Required work -
Please reproduce the entries exactly, skipping each picture.

***** Records for this exercise

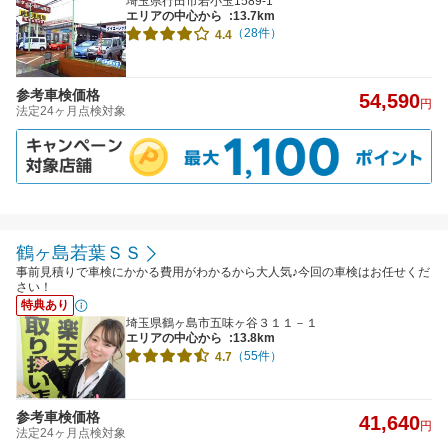
埼玉県行田市若小玉1589-1
エリアの中心から
:13.7km
（28件）
4.4
参考車検価格
54,590
円
法定24ヶ月点検対象
鶴ヶ島若葉ＳＳ
事前見積りで車検にかかる費用がわかるから大人気♪今回の車検はお任せくだ
さい！
特典あり
埼玉県鶴ヶ島市五味ヶ谷３１１－１
エリアの中心から
:13.8km
（55件）
4.7
参考車検価格
41,640
円
法定24ヶ月点検対象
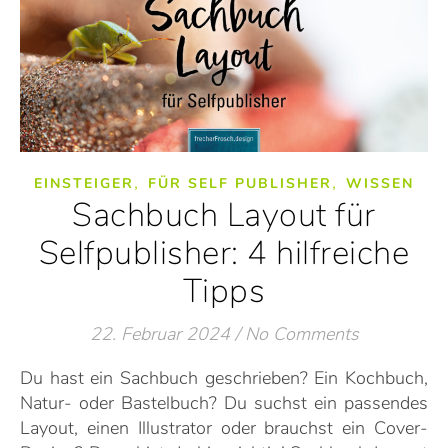
,
,
EINSTEIGER
FÜR SELF PUBLISHER
WISSEN
Sachbuch Layout für
Selfpublisher: 4 hilfreiche
Tipps
22. Februar 2024
/
No Comments
Du hast ein Sachbuch geschrieben? Ein Kochbuch,
Natur- oder Bastelbuch? Du suchst ein passendes
Layout, einen Illustrator oder brauchst ein Cover-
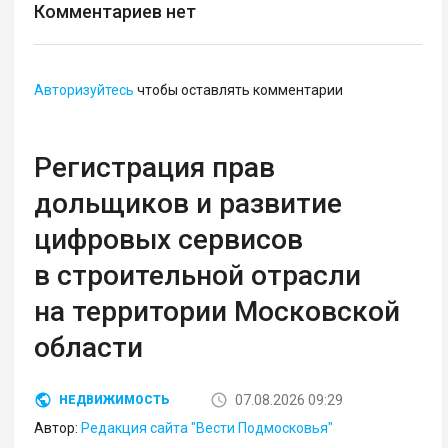
Комментариев нет
Авторизуйтесь
чтобы оставлять комментарии
Регистрация прав
дольщиков и развитие
цифровых сервисов
в строительной отрасли
на территории Московской
области
07.08.2026 09:29
НЕДВИЖИМОСТЬ
Автор:
Редакция сайта "Вести Подмосковья"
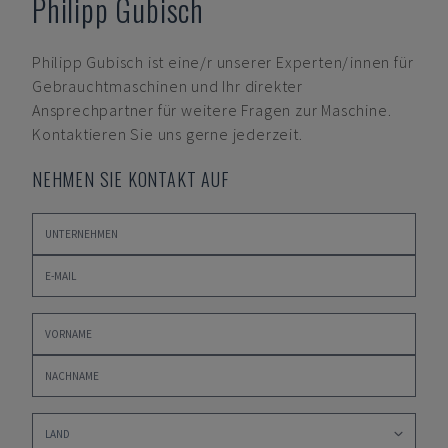
Philipp Gubisch
Philipp Gubisch
ist eine/r unserer Experten/innen für
Gebrauchtmaschinen und Ihr direkter
Ansprechpartner für weitere Fragen zur Maschine.
Kontaktieren Sie uns gerne jederzeit.
NEHMEN SIE KONTAKT AUF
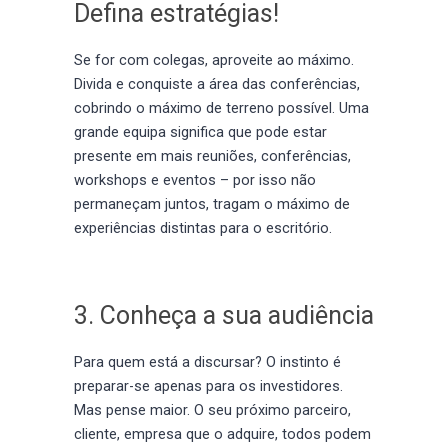
Defina estratégias!
Se for com colegas, aproveite ao máximo.
Divida e conquiste a área das conferências,
cobrindo o máximo de terreno possível. Uma
grande equipa significa que pode estar
presente em mais reuniões, conferências,
workshops e eventos – por isso não
permaneçam juntos, tragam o máximo de
experiências distintas para o escritório.
3. Conheça a sua audiência
Para quem está a discursar? O instinto é
preparar-se apenas para os investidores.
Mas pense maior. O seu próximo parceiro,
cliente, empresa que o adquire, todos podem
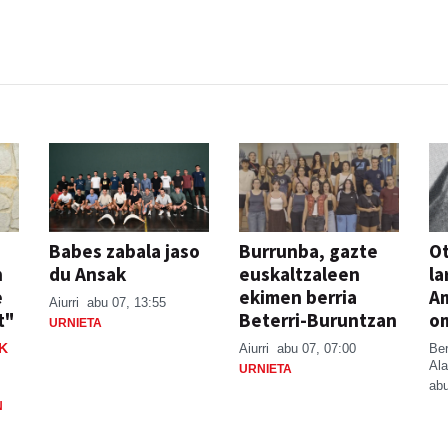
Babes zabala jaso
Burrunba, gazte
Ot
n
du Ansak
euskaltzaleen
la
e
ekimen berria
A
Aiurri
abu 07, 13:55
t"
Beterri-Buruntzan
o
URNIETA
K
Aiurri
abu 07, 07:00
Be
Ala
URNIETA
abu
N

**********

Problem solution -
埼玉県行田市若小玉1589-1
エリアの中心から
:13.7km
（28件）
4.4
参考車検価格
54,590
円
法定24ヶ月点検対象
鶴ヶ島若葉ＳＳ
事前見積りで車検にかかる費用がわかるから大人気♪今回の車検はお任せくだ
さい！
特典あり
埼玉県鶴ヶ島市五味ヶ谷３１１－１
エリアの中心から
:13.8km
（55件）
4.7
参考車検価格
41,640
円
法定24ヶ月点検対象
,
,
EINSTEIGER
FÜR SELF PUBLISHER
WISSEN
Sachbuch Layout für
Selfpublisher: 4 hilfreiche
Tipps
22. Februar 2024
/
No Comments
Du hast ein Sachbuch geschrieben? Ein Kochbuch,
Natur- oder Bastelbuch? Du suchst ein passendes
Layout, einen Illustrator oder brauchst ein Cover-
Комментариев нет
Авторизуйтесь
чтобы оставлять комментарии
Регистрация прав
дольщиков и развитие
цифровых сервисов
в строительной отрасли
на территории Московской
области
07.08.2026 09:29
НЕДВИЖИМОСТЬ
Автор:
Редакция сайта "Вести Подмосковья"
Philipp Gubisch
Philipp Gubisch
ist eine/r unserer Experten/innen für
Gebrauchtmaschinen und Ihr direkter
Ansprechpartner für weitere Fragen zur Maschine.
Kontaktieren Sie uns gerne jederzeit.
NEHMEN SIE KONTAKT AUF
Defina estratégias!
Se for com colegas, aproveite ao máximo.
Divida e conquiste a área das conferências,
cobrindo o máximo de terreno possível. Uma
grande equipa significa que pode estar
presente em mais reuniões, conferências,
workshops e eventos – por isso não
permaneçam juntos, tragam o máximo de
experiências distintas para o escritório.
3. Conheça a sua audiência
Para quem está a discursar? O instinto é
preparar-se apenas para os investidores.
Mas pense maior. O seu próximo parceiro,
cliente, empresa que o adquire, todos podem
Babes zabala jaso
Burrunba, gazte
Ot
n
du Ansak
euskaltzaleen
la
e
ekimen berria
A
Aiurri
abu 07, 13:55
t"
Beterri-Buruntzan
o
URNIETA
K
Aiurri
abu 07, 07:00
Be
Ala
URNIETA
abu
N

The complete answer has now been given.